Even after the Jayhawks (22-8, 11-6) put together a 9-0 first-half run to climb back into the game — with quality offensive possessions and a couple of defensive stops — Oklahoma stole all of the momentum back with a single, end-to-end sequence.

The first part came when Quentin Grimes (3 points and 3 turnovers on 1-of-6 shooting in 26 minutes) threw the ball away at the top of the key with the Jayhawks looking to trim the OU lead to single digits for the first time since the Sooners led 15-7.

With Jamal Bieniemy racing toward the other end, all of the Kansas defenders who were back followed him across the floor, leaving Brady Manek (15 points in the first 13 minutes, 21 for the game) all alone to flush a two-handed, highlight jam that ended with Marcus Garrett in a poster and Bill Self calling his third timeout of the first half. OU led 30-18 with 7:22 to play in the half and used a 10-0 run in response to KU’s 9-point spurt to take a 41-28 halftime lead.

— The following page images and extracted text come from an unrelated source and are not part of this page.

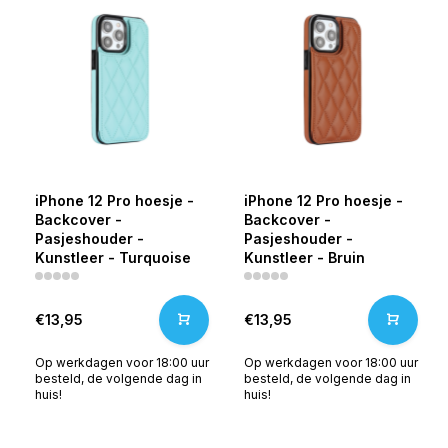
iPhone 12 Pro hoesje -
iPhone 12 Pro hoesje -
Backcover -
Backcover -
Pasjeshouder -
Pasjeshouder -
Kunstleer - Turquoise
Kunstleer - Bruin
€13,95
€13,95
Op werkdagen voor 18:00 uur
Op werkdagen voor 18:00 uur
besteld, de volgende dag in
besteld, de volgende dag in
huis!
huis!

Kansas actually had a shot to trim OU’s lead to 10 or 11 just before the break, but Devon Dotson’s drive to the rim ended with him in the air and in trouble and led to KU’s ninth turnover of the half.

The second half was a mere formality, with OU putting on a feel-good show for its seniors and fans and Kansas trying to both keep the score respectable and scrap together some sort of momentum that might lead the Jayhawks, and others like, oh, say, the NCAA Tournament Selection Committee, to see something in this team worth getting excited about for the postseason.

Whether that comes or not remains to be seen. But it’s all that matters now.

“It was definitely hard,” Agbaji said of falling in the fashion the Jayhawks did on Tuesday night. “We fought, but they played really good. We didn’t really come out to play tonight, honestly. It’s kind of devastating, but we’re trying to keep our heads up.”

Saturday’s finale at Allen Fieldhouse against Baylor has little meaning beyond KU looking to stay perfect at home this season and trying to keep the 3 seed in next week’s Big 12 tournament.

With Lagerald Vick still on a leave of absence, the Jayhawks don’t even have any seniors to honor on Senior Day.

So it’s all about the postseason now.

No more scoreboard watching. No more race. No more worrying about being the team that ends the streak. Bad breaks or not, this is it.

And the only thing left to do now is find a way to save face in the weeks ahead and look forward to perhaps starting another streak next season.

“It’s pretty cool that we hung in there for a pretty substantial amount of time,” Self said, reflecting on the end of the streak. “It’s great. But I don’t like the fact that this team will feel they’re the ones that let it down. There’ll be a lot of players from the last 14 years that will look at this team as the one that broke what they started and I don’t think that’s fair.”